Pictures stay out; print the rest of the listing below exactly as it stands.

○ ○ ○ ○

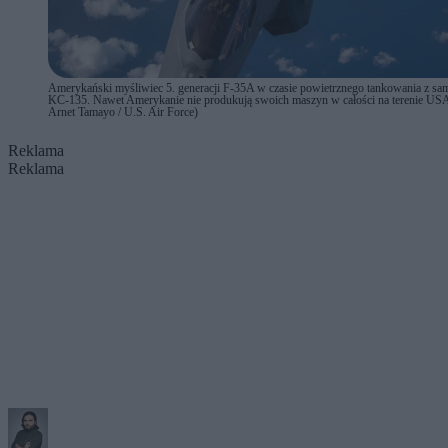
Amerykański myśliwiec 5. generacji F-35A w czasie powietrznego tankowania z sa
KC-135. Nawet Amerykanie nie produkują swoich maszyn w całości na terenie USA.
Arnet Tamayo / U.S. Air Force)
Reklama
Reklama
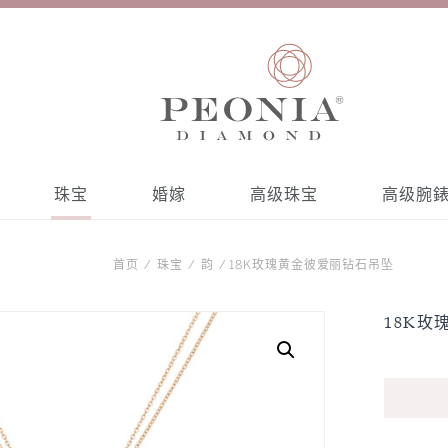
珠宝
婚嫁
高级珠宝
高级腕
发现所有收藏
发现有关彼爱丽
首页
/
珠宝
/
韵
/ 18K玫瑰黄金彼爱丽钻石吊坠
灵感
类别
18K
卓越工艺
吊坠
牡丹花88瓣切割
戒指
权威认证
手链
手镯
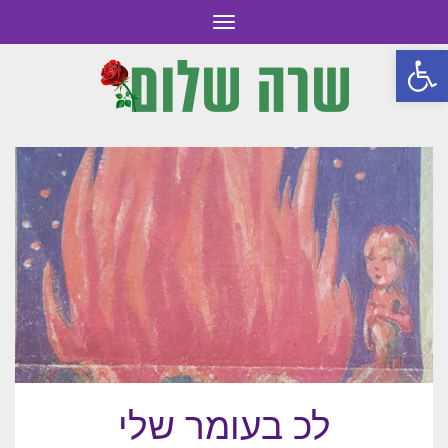
תפריט
פתח סרגל נגישות
לכ בעומר שלי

○ ○ ○ ○

- Your solution
Amerykański myśliwiec 5. generacji F-35A w czasie powietrznego tankowania z sa
KC-135. Nawet Amerykanie nie produkują swoich maszyn w całości na terenie USA.
Arnet Tamayo / U.S. Air Force)
Reklama
Reklama
珠宝
婚嫁
高级珠宝
高级腕
发现所有收藏
发现有关彼爱丽
首页
/
珠宝
/
韵
/ 18K玫瑰黄金彼爱丽钻石吊坠
灵感
类别
18K
卓越工艺
吊坠
牡丹花88瓣切割
戒指
权威认证
手链
手镯
תפריט
פתח סרגל נגישות
לכ בעומר שלי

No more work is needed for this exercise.